Ra’anan raconte qu’il a entendu parler du livre dès les premières semaines du conflit déclenché le 7 octobre 2023 :
« Le marchand d’antiquités m’a parlé d’un volume provenant d’une ancienne communauté juive de Gaza. J’en suis tombé amoureux avant même de l’avoir vu. »
Ce n’est qu’après l’avoir acquis qu’il comprend la valeur unique de cet objet. Sur la page intérieure figurent trois inscriptions, chacune dans une langue différente :
- En hébreu : « רכוש הקהילה היהודית הקדושה של עזה » — Propriété de la sainte communauté juive de Gaza.
- En arabe : « האגודה היהודית של עזה ».
- En français : « La communauté juive de Gaza, Palestine ».
Un témoignage historique exceptionnel, surtout aujourd’hui, alors que la présence juive à Gaza appartient à un passé balayé par les expulsions successives et par un siècle de conflits.

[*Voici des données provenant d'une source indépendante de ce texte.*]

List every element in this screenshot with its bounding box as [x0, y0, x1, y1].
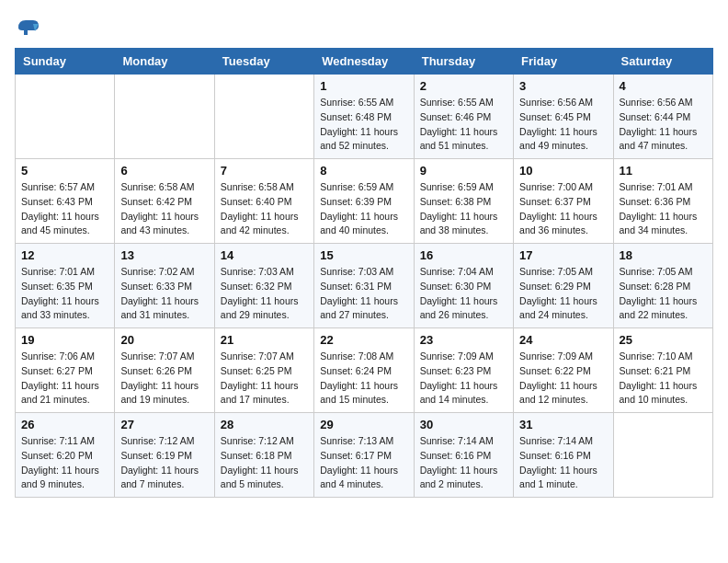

Une présence juive ancienne dans une ville plusieurs fois détruite
L’article rappelle que des Juifs ont vécu à Gaza pendant des siècles, sous des dominations successives : les califats musulmans, les croisades, l’Empire ottoman, Napoléon, puis le Mandat britannique.
La petite communauté, parfois florissante, parfois chassée, finit par disparaître en 1929, après les pogroms de la période des émeutes de Hébron et de Gaza. Les derniers Juifs quittent alors une ville qui avait connu, au XVIIᵉ siècle, l’un de ses rabbins les plus célèbres : Rabbi Israël Najara, auteur du célèbre piyout « Yah Ribbon Olam », chanté aujourd’hui encore sur d’innombrables tables de Shabbat.
Pour Ra’anan, tenir ce livre entre ses mains, « c’est toucher une partie de notre peuple, de ceux qui ont vécu ici bien avant que Gaza ne devienne le symbole d’un conflit sans fin ».
Un cadeau « signé par les otages libérés »
Le rabbin affirme vouloir remettre le livre personnellement à Donald Trump, dès qu’une rencontre sera organisée.
« Je veux lui donner ce livre, signé par les otages libérés, avec des mots de remerciement », déclare-t-il.
Selon lui, ce geste symbolise à la fois la reconnaissance envers Trump — président en exercice depuis janvier 2025 — et le lien indestructible entre le peuple juif et son histoire, même dans les lieux les plus inattendus.
Pour Ra’anan, l’objet représente plus qu’une relique :
« Le livre crée un lien avec la communauté juive qui vivait autrefois à Gaza, à un moment où beaucoup d’otages étaient encore retenus dans la même région. Son étude m’a donné foi et espoir. »
Un symbole d’espoir au milieu du combat pour les otages
Il y a deux ans, Ra’anan a installé une tente permanente sur la place des Otages à Tel-Aviv. Il y organise désormais des prières, des rencontres et des activités pour accompagner les familles plongées dans une attente insupportable.
Il raconte les moments les plus difficiles :
« Certains parents me demandaient : “Pourquoi se lever demain matin ? Où trouver la force ?” »
Et il montre à l’AFP un passage du livre consacré au pidyon shvouyim — la libération des captifs, considérée comme une mitzvah suprême dans la loi juive.
« Regardez ce passage : ‘Il n’y a pas de commandement plus grand que de libérer des captifs.’ Toute la question morale — peut-on risquer la vie de soldats pour sauver d’autres vies ? — a été notre débat pendant deux ans. »
Pour lui, ce livre est un phare spirituel dans une période de déchirement national.
Un message clair : “Am Israël Lo Yéalam” — Le peuple juif ne disparaîtra jamais
À travers le livre et à travers le geste symbolique envers Trump, Ra’anan veut transmettre un message :
« Le peuple juif ne disparaîtra pas. »
Un message universel, mais aussi intime : celui qu’il porte aux familles des otages depuis plus de deux ans.
En offrant ce volume — survivant aux destructions successives, aux combats récents, et au chaos de Gaza — le rabbin souligne la continuité du peuple juif, malgré les tempêtes et malgré les tentatives répétées d’effacer son héritage.
Le livre, vieux de près de 150 ans, devient ainsi un pont : entre Gaza et Israël, entre passé et présent, entre les otages retrouvés et ceux qui ne reviendront peut-être jamais.